Phishing has appeared more and more these days. Each day we have seen topic of phishing appear in news more and more. Phishing is a serious threat to any industries. You might have already received a fraudulent email from what seemed to be from your bank or even seen the hacking of Linkedln that took place this year. But what do you know about phishing ?
What is phishing ?
Phishing is a type of social engineering where an attacker sends a fraudulent (e.g., spoofed, fake, or otherwise deceptive) message designed to trick a person into revealing sensitive information to the attacker or to deploy malicious software on the victim’s infrastructure like ransomware.
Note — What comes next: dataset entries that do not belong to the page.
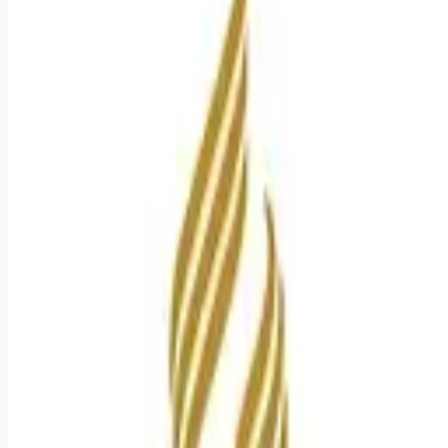
Apply for this job
Introduction Experience the HCA Healthcare difference where
colleagues are trusted, valued members of our healthcare
team. Grow your career with an organization committed to
delivering respectful, compassionate care, and where the
unique and intrinsic worth of each individual is recognized.
Submit your application for the opportunity below:Sr Surgical
Technologist CertMission Hospital Benefits Mission Hospital
offers a total rewards package that supports the health, life,
career and retirement
Apply for this job
Please mention you found this role on RemoteHits — it helps
us grow.
Safety tips before you apply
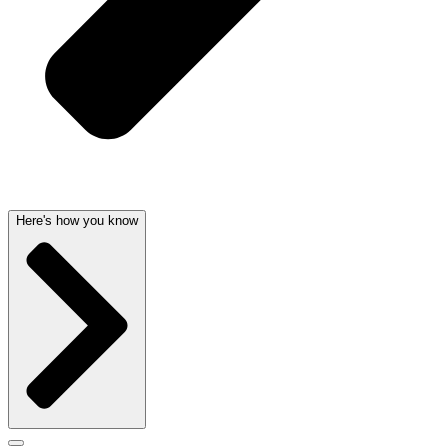
Here's how you know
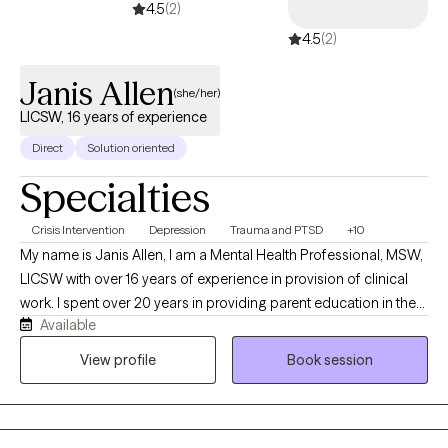
4.5
(2)
4.5
(2)
Janis Allen
(she/her)
LICSW, 16 years of experience
Direct
Solution oriented
Specialties
Crisis Intervention
Depression
Trauma and PTSD
+10
My name is Janis Allen, I am a Mental Health Professional, MSW,
LICSW with over 16 years of experience in provision of clinical
work. I spent over 20 years in providing parent education in the
Available
various school settings. I have over 10 years experience in
provision of crisis services, intervention, assessment, treatment
View profile
Book session
planning and connection to safe supports. I have spent the past
10 years in providing EMDR, therapy to assist clients to resolve
distress and improve their day to day lives. I am currently in the
process of obtaining Certification in Brain Spotting working with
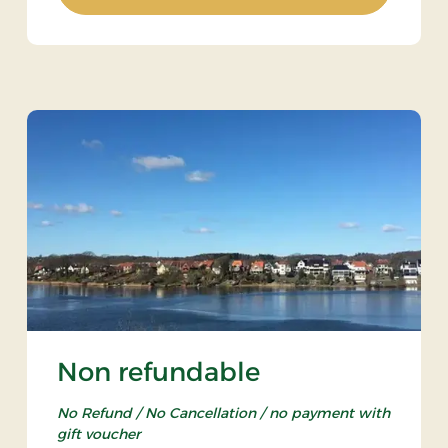
Non refundable
No Refund / No Cancellation / no payment with
gift voucher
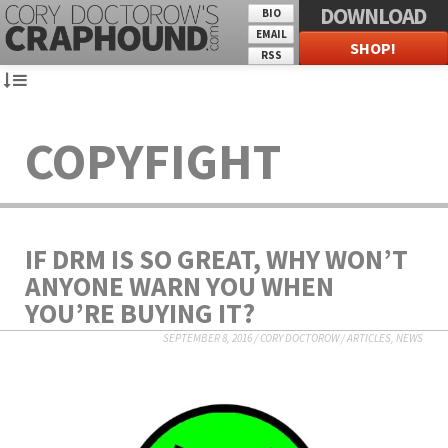
DOWNLOAD
BIO
EMAIL
SHOP!
RSS
COPYFIGHT
IF DRM IS SO GREAT, WHY WON’T
ANYONE WARN YOU WHEN
YOU’RE BUYING IT?
SEPTEMBER 8, 2016
/
CORY DOCTOROW
/
ARTICLES
,
NEWS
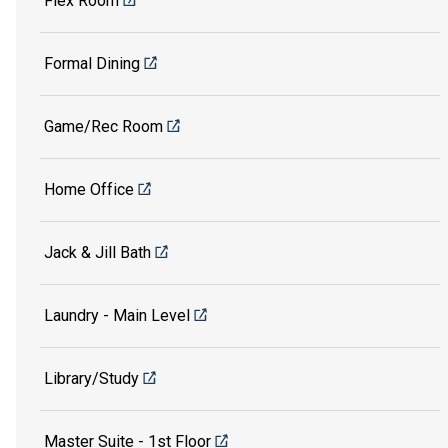
Flex Room
Formal Dining
Game/Rec Room
Home Office
Jack & Jill Bath
Laundry - Main Level
Library/Study
Master Suite - 1st Floor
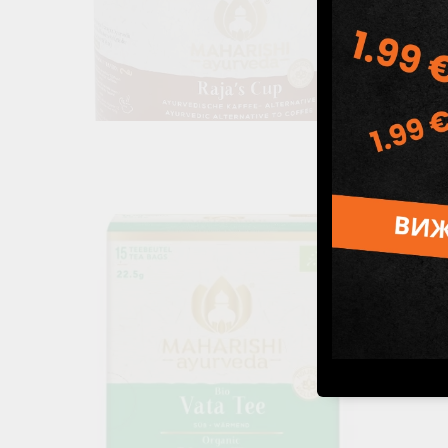
Raja's Cup powder (coffee substitute), Maharishi Ayurveda,
228 g
26.99лв.
€13.80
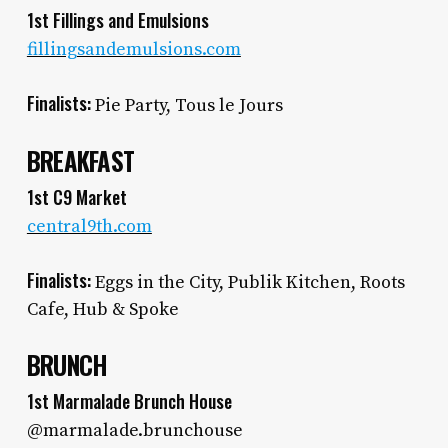
1st Fillings and Emulsions
fillingsandemulsions.com
Finalists:
Pie Party, Tous le Jours
BREAKFAST
1st C9 Market
central9th.com
Finalists:
Eggs in the City, Publik Kitchen, Roots
Cafe, Hub & Spoke
BRUNCH
1st Marmalade Brunch House
@marmalade.brunchouse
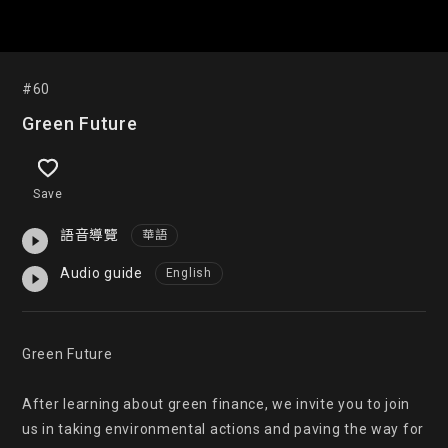
#60
Green Future
Save
語音導覽
華語
Audio guide
English
Green Future

After learning about green finance, we invite you to join 
us in taking environmental actions and paving the way for 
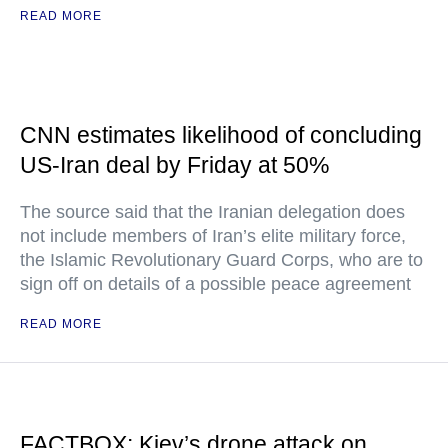
READ MORE
CNN estimates likelihood of concluding
US-Iran deal by Friday at 50%
The source said that the Iranian delegation does
not include members of Iran’s elite military force,
the Islamic Revolutionary Guard Corps, who are to
sign off on details of a possible peace agreement
READ MORE
FACTBOX: Kiev’s drone attack on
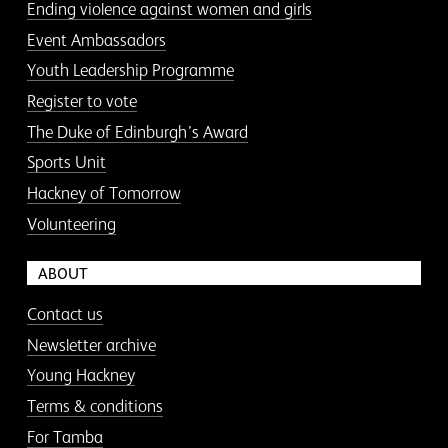
Ending violence against women and girls
Event Ambassadors
Youth Leadership Programme
Register to vote
The Duke of Edinburgh’s Award
Sports Unit
Hackney of Tomorrow
Volunteering
ABOUT
Contact us
Newsletter archive
Young Hackney
Terms & conditions
For Tamba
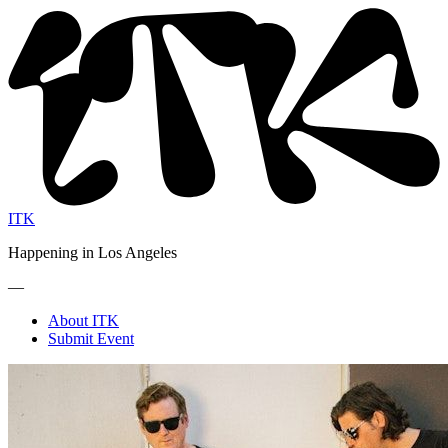
ITK
Happening in Los Angeles
—
About ITK
Submit Event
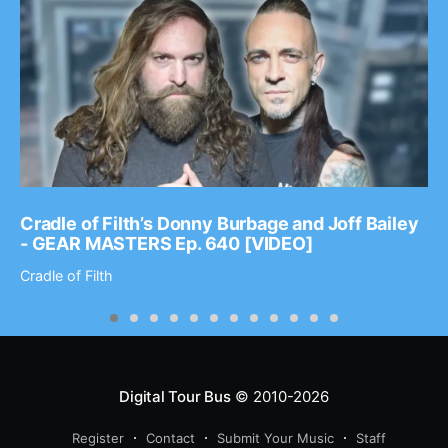
Cradle of Filth’s Donny Burbage and Joff Bailey
- GEAR MASTERS Ep. 640 [VIDEO]
Cradle of Filth
Digital Tour Bus
© 2010-2026
Register
Contact
Submit Your Music
Staff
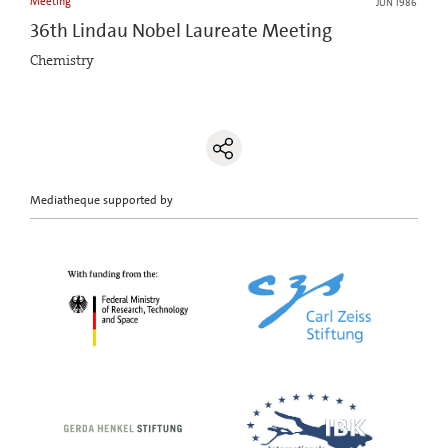
Meeting
JUN 1986
36th Lindau Nobel Laureate Meeting
Chemistry
Mediatheque supported by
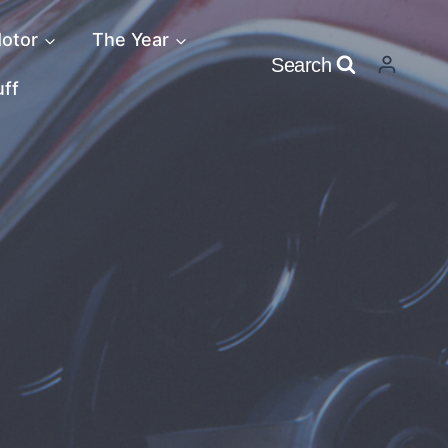
otor
The Year
Search
uff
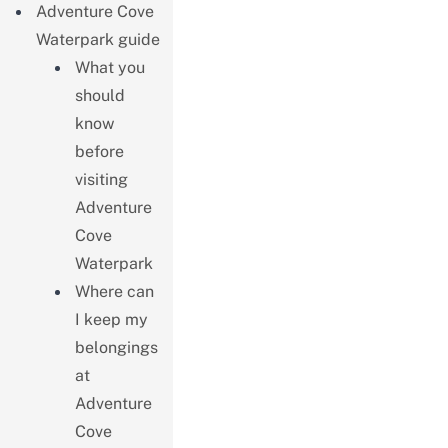
Adventure Cove
Waterpark guide
What you
should
know
before
visiting
Adventure
Cove
Waterpark
Where can
I keep my
belongings
at
Adventure
Cove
Phishing is the fraudulent attempt to obtain sensitive information like login information or other personal identification information (PII), which is any data that could potentially identify a specific individual, such as:
- Credit card details
- SSN (social security number)
- Bank account information
- Phone number
- Secret question answers.
Even partial information can increase the chances of success to subsequent social engineering attacks.
In a phishing attempt, something lures the victim pretending to be a trustworthy entity, such as:
- Electronic communicators
- Internet providers
- Retail companies
- Shops and others
Types of phishing
In an email phishing scam, the attacker sends an email that looks legitimate, designed to trick the recipient into entering information in reply or on a site that the hacker can use to steal or sell their data.
Image phishing uses images with malicious files in them meant to help a hacker steal your account info or infect your computer.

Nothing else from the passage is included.